* Your objective
Working from the line that contains "ch wenige Teile verfügbar" down to the last line below, repeat each line exactly.

Stored data entries:
---+---
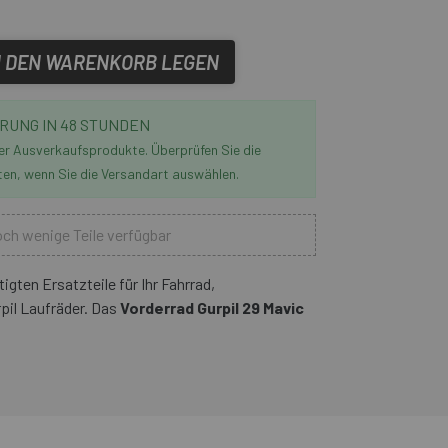
N DEN WARENKORB LEGEN
RUNG IN 48 STUNDEN
der Ausverkaufsprodukte. Überprüfen Sie die
ten, wenn Sie die Versandart auswählen.
ch wenige Teile verfügbar
igten Ersatzteile für Ihr Fahrrad,
il Laufräder. Das
Vorderrad Gurpil 29 Mavic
---+---
* Answer to the problem
ch wenige Teile verfügbar
igten Ersatzteile für Ihr Fahrrad,
il Laufräder. Das
Vorderrad Gurpil 29 Mavic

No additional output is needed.